We need to get to: tech plus democracy equals stronger democracy; tech plus families equals stronger families; tech plus mental health equals stronger mental health. Those are the equations that we’re looking for. How could it work? I think it is totally possible. It would require a really radical set of different incentives—we have to look at what regenerates the health of the social fabric.
If you ask yourself, for example, what helps cultivate the strength and health of the social fabric? What builds trust between people? What builds shared reality between people? What helps mental health improve between people? And then you identify the things that synergistically satisfy those conditions—like shared activities and group events and these kinds of things. For example, when people spend time with one another, with people they disagree with—and they’re a real person—that heals a lot of polarization.
Imagine a world where AI understands the natural regenerative capacities or pathways of a social fabric—AI that creates and routes human beings to the subjective experiences that satisfy more of those underlying conditions that regenerate the social contract. Instead of a better AI-powered dating app that routes you to the perfect match, which is going to be hard for it to do, it routes us to more community experiences. It’s more like we are just in abundant social connection all the time, which has many other positive cascading benefits.
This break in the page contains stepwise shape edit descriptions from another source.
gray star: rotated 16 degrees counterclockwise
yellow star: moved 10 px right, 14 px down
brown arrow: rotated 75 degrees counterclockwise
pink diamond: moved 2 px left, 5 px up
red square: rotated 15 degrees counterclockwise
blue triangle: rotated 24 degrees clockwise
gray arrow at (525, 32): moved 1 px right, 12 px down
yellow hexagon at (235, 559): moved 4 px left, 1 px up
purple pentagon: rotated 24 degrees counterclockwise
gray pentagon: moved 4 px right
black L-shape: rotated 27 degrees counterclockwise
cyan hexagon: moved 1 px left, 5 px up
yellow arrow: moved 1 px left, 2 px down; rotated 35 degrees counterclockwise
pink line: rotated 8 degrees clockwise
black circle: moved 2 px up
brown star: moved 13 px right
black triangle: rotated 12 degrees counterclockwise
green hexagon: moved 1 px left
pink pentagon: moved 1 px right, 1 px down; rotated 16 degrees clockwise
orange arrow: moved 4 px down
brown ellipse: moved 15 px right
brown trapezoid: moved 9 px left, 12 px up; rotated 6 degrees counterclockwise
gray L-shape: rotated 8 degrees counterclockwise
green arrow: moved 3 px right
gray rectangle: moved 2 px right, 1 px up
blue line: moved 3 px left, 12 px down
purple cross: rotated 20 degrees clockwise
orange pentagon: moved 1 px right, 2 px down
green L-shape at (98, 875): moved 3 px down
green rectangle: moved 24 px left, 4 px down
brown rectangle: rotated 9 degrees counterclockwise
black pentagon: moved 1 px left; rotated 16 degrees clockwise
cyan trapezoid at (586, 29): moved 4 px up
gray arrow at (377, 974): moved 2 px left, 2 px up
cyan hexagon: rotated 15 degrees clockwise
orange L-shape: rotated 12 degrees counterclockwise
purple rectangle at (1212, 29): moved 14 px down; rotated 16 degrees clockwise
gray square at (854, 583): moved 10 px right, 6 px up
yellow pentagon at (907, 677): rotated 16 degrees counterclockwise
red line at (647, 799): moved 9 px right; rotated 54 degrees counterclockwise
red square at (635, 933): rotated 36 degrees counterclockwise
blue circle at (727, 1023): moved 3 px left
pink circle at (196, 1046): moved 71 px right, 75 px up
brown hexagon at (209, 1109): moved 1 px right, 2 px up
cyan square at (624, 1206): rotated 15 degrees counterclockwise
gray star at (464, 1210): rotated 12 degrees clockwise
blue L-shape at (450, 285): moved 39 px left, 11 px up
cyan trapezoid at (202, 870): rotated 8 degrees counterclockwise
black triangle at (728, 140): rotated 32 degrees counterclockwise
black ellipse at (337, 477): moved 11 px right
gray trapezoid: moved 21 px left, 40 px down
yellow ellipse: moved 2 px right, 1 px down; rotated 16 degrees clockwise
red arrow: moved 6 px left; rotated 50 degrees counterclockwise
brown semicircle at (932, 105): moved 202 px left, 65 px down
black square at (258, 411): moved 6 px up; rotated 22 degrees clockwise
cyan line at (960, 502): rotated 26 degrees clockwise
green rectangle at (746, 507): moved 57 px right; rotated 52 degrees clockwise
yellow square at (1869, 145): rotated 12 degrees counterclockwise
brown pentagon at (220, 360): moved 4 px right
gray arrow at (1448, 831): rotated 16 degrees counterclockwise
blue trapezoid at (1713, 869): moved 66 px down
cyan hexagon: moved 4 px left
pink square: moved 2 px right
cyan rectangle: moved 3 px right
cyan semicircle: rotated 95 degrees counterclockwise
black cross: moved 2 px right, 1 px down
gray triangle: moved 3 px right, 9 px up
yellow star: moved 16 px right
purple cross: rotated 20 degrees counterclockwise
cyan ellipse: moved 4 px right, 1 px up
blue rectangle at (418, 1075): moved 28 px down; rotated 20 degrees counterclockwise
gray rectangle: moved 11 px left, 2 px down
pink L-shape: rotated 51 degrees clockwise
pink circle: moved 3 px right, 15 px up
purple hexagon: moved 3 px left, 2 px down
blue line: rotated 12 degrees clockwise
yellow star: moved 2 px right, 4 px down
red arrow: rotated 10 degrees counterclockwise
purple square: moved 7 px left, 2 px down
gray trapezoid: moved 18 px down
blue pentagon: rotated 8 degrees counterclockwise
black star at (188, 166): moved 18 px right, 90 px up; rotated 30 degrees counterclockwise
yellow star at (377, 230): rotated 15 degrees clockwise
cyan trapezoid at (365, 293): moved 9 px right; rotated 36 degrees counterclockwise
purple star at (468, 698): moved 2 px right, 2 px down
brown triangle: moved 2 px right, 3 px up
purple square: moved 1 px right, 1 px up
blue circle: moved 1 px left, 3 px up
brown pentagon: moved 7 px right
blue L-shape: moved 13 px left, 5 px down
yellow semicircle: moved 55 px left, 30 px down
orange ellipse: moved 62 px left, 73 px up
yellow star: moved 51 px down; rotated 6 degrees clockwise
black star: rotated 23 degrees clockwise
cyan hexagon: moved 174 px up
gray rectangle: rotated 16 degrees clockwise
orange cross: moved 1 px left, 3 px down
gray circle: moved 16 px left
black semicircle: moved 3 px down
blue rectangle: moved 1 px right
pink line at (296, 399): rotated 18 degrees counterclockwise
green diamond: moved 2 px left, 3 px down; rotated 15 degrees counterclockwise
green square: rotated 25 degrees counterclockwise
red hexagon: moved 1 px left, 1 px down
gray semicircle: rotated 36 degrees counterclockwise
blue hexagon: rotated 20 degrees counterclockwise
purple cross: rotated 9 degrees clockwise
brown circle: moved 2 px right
Specifically for improving democracy—I think we can use AI to find what different groups might agree on in a seemingly otherwise polarized debate, and use large language models to find and generate new novel policy ideas that multiple groups might agree with. Audrey Tang is actually implementing that right now in her Taiwan system. Her next version is using GPT-4 and other large language models to accelerate the process by which consensus can occur. That’s a very optimistic and positive vision for how democracy can work with AI.